Comme les ampsuits possèdent deux bras et deux jambes, nous avons tiré partie de nos équipements, et nous les avons animés à partir de captures de mouvements effectués par des acteurs. C’était autant de temps de travail économisé pour les animateurs. Mais il nous restait quand même à ajouter les mouvements des hanches mécaniques, ainsi que la posture particulière que prennent les exosquelettes pour permettre aux pilotes de les escalader pour s’installer aux commandes. Nous avons aussi animé les mouvements des poignets et des mains des ampsuits. Etant donné que ce sont les mouvements des pilotes qui servent à animer les ampsuits, nous avons utilisé aussi les captures de mouvements pour animer les pilotes 3D dans les cockpits. Dans certains plans, ce sont les acteurs réels qui sont placés à l’intérieur des ampsuits. Ils ont été filmés sur fond vert, dans une partie du cockpit placée sur une plateforme animée, asservie aux mouvements de l’ampsuit 3D. Les deux sources d’image ont été combinées par la suite.

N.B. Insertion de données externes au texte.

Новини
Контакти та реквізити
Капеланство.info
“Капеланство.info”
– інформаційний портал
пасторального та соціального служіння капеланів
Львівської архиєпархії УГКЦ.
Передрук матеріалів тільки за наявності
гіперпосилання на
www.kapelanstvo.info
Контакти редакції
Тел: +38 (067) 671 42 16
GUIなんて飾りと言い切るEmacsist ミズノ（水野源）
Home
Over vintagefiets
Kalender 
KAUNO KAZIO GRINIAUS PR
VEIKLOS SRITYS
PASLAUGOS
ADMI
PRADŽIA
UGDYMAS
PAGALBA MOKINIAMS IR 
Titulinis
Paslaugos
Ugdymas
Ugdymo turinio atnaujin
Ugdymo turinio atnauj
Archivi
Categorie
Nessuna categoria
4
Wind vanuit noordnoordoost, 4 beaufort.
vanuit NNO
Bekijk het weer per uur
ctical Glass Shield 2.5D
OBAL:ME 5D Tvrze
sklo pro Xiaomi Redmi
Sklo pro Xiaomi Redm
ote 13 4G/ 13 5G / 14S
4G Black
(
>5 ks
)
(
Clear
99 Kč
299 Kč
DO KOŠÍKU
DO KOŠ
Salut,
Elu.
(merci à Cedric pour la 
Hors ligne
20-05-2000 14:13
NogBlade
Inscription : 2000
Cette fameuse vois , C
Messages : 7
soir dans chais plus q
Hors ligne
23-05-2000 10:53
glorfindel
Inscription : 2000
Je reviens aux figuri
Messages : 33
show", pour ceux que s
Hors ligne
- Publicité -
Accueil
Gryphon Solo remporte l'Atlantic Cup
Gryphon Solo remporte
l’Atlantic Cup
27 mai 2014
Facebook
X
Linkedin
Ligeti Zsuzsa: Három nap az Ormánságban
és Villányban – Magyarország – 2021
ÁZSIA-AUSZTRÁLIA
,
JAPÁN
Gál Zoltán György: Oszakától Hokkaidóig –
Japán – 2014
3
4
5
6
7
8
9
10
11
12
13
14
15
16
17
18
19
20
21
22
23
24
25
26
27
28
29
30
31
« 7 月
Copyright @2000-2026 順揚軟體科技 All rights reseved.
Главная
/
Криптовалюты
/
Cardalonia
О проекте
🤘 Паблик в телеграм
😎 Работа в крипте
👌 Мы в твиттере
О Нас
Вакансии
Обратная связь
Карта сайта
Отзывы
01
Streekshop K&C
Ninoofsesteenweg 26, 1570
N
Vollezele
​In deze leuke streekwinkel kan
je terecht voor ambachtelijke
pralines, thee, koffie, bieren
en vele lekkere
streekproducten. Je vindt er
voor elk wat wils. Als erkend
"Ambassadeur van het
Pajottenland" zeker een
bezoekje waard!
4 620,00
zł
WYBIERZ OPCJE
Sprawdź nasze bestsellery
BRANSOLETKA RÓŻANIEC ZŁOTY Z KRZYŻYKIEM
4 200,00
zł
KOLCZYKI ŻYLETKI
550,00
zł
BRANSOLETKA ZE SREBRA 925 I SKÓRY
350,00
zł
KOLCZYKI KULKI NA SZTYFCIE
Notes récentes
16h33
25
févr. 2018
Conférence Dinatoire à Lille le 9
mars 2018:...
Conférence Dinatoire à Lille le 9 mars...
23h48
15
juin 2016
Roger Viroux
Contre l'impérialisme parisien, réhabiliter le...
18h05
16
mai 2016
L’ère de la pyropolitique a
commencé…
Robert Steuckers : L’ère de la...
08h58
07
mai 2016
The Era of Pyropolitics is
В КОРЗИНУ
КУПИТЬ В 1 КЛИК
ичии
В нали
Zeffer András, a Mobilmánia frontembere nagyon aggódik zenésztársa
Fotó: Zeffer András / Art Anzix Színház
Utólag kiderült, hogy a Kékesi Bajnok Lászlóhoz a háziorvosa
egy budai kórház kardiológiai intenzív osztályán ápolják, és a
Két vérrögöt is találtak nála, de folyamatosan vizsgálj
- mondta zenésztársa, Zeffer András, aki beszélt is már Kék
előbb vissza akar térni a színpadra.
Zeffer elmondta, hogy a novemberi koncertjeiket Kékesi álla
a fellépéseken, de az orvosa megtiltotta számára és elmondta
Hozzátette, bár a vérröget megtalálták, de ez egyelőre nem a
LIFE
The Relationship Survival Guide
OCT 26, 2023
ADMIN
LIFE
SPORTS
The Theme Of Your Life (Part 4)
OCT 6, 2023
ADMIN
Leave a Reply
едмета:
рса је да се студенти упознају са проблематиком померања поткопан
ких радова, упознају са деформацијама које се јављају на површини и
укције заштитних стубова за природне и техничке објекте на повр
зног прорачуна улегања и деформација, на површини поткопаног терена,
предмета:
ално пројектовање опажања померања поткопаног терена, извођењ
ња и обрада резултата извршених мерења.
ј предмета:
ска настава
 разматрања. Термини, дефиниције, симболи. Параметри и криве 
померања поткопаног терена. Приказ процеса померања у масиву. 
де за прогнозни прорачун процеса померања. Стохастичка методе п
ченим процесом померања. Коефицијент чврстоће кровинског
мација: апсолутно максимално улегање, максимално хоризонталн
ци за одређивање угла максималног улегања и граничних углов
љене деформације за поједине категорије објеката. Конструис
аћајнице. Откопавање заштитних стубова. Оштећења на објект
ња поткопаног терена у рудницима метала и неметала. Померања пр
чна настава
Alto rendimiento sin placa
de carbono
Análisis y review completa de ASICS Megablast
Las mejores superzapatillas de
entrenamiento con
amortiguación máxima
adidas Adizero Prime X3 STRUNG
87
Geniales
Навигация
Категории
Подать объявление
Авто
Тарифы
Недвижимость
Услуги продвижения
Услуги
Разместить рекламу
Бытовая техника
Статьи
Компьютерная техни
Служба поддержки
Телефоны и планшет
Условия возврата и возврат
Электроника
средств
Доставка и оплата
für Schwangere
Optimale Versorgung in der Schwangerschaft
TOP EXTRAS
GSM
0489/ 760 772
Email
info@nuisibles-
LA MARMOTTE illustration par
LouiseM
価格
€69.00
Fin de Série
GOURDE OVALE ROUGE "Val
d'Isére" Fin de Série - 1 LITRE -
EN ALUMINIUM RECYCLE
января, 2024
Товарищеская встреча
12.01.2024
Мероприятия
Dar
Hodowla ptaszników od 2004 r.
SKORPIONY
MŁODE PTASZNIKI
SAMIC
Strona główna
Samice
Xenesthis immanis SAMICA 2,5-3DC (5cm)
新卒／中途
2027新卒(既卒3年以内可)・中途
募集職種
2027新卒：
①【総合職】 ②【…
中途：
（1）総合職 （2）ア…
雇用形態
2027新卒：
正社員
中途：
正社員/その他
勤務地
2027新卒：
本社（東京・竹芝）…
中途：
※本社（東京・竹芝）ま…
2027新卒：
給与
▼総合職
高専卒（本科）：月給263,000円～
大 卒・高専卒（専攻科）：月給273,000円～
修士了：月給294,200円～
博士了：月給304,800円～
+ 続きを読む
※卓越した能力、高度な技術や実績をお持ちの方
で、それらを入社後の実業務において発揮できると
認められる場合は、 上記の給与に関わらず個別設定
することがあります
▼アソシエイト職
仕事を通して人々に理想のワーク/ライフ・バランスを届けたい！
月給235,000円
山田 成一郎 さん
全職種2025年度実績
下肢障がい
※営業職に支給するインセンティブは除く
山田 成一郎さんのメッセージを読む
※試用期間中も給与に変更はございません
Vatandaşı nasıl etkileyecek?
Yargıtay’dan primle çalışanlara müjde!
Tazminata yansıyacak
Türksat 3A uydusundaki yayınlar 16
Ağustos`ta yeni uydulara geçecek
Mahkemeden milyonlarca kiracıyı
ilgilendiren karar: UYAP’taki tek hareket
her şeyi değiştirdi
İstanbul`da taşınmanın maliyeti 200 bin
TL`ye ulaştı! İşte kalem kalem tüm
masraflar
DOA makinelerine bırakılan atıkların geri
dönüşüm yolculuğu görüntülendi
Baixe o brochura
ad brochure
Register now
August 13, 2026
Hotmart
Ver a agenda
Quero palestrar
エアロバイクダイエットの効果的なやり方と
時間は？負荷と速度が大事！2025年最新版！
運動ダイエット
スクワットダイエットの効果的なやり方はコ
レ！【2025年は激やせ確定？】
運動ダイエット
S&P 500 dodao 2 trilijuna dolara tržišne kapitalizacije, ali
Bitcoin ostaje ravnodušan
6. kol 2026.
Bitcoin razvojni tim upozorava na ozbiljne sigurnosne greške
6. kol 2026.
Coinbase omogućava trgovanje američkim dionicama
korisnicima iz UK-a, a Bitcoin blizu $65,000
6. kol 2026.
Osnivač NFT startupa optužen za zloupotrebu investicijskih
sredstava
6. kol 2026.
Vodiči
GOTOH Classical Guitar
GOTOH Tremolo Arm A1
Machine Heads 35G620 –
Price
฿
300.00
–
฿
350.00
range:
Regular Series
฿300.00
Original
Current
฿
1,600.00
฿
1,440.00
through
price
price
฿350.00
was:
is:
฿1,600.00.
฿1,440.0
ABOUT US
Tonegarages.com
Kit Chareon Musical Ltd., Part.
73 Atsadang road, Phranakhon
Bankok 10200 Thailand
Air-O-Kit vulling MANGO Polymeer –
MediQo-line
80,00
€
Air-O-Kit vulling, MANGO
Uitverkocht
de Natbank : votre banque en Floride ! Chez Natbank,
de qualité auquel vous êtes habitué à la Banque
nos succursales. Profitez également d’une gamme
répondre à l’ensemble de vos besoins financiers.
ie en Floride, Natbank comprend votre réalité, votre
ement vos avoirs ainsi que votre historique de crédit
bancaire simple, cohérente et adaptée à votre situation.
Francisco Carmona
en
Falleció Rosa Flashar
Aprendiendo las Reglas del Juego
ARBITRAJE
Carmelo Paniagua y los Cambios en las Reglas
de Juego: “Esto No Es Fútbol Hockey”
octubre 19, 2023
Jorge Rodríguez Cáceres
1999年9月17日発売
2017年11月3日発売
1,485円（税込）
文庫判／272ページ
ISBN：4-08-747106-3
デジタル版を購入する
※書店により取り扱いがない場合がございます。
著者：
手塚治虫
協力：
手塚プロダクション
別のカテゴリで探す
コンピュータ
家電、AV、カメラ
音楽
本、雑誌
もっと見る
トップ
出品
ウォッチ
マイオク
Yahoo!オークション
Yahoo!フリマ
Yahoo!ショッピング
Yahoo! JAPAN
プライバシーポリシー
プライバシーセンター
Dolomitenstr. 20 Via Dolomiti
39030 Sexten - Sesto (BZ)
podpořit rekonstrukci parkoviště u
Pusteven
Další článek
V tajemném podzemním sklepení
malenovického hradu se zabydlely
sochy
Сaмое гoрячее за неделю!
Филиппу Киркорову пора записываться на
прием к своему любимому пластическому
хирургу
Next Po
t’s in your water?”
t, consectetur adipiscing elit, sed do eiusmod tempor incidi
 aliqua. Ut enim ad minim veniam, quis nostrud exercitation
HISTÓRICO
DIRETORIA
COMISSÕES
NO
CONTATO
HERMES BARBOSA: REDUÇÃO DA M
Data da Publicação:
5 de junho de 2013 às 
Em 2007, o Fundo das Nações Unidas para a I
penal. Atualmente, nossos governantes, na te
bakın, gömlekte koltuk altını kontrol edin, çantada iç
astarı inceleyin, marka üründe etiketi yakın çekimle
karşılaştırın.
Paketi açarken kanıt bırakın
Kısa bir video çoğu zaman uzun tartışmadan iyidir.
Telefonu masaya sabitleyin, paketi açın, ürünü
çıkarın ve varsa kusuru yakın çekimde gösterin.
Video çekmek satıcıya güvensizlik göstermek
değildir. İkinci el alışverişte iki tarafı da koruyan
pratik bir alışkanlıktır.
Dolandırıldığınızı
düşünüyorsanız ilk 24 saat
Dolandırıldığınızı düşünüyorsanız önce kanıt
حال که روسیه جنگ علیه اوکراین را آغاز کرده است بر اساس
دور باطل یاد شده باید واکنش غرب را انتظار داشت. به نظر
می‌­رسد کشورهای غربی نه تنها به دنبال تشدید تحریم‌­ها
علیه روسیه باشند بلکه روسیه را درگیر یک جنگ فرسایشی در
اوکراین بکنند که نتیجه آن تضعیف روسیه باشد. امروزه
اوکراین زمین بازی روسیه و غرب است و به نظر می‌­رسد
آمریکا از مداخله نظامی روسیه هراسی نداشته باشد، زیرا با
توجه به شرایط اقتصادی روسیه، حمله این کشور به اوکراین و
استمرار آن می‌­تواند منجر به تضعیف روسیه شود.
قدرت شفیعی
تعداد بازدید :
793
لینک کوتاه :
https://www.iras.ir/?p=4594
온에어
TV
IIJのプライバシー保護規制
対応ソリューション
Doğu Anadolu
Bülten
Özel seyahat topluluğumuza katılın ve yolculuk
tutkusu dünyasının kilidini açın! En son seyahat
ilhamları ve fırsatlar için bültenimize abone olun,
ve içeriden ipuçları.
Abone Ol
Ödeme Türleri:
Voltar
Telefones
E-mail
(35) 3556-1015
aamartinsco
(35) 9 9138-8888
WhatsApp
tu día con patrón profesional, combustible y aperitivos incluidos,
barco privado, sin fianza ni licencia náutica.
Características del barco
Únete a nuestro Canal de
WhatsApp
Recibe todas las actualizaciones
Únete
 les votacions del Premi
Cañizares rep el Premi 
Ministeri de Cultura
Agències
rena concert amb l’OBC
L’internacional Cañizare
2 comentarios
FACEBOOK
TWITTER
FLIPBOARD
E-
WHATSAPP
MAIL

Quels autres vaisseaux ou accessoires avez-vous animés ?

Beaucoup de vaisseaux et beaucoup d’accessoires… Nous nous sommes occupés des hélicoptères samson et des mini-hélicoptères scorpion. Ils étaient assez amusants à animer, parce qu’ils sont puissamment armés : il y avait beaucoup de tirs de missiles à simuler, avec les traces de fumées derrière les projectiles, les impacts, etc. Les interactions avec les banshees et les Na’vis sur leurs dos étaient également très intéressantes à animer. Les gros plans des Na’vis ont été réalisés en capture de performance et en animation, tandis que les plans très larges ont été animés grâce au logiciel Massive, qui avait été employé pour la première fois dans LE SEIGNEUR DES ANNEAUX. Le département d’animation a créé des dizaines de cycles d’animation différents pour les banshees et les Na’vis qui se trouvent sur leurs dos : une banshee en position de piqué, une banshee qui s’accroche à un hélicoptère pour l’attaquer, une banshee qui est tuée par un tir des soldats, une banshee qui se bat en happant des choses avec sa gueule, etc. Le logiciel massive a enregistré toutes ces animations, et il nous a suffi de programmer les actions de groupes de banshees et d’hélicoptères pour qu’il anime le reste de manière cohérente. Autrement dit, si nous programmons une banshee pour qu’elle fonce vers un hélicoptère, dès qu’elle est suffisamment proche, le logiciel prend le relais, et l’anime pour qu’elle s’accroche à l’appareil et le déséquilibre, ou qu’elle attaque les soldats qui se trouvent dans l’appareil. Tout fonctionne comme dans un énorme jeu vidéo. Les personnages sont dotés d’une intelligence artificielle, et leur comportement est logique.

Comment résumeriez-vous en quelques mots ce qu’a été pour vous l’expérience d’AVATAR ?

AVATAR  a été vraiment un boulot de rêve, pendant trois ans, pour toute notre équipe d’animateurs. C’était un projet exceptionnel, et tout à fait passionnant.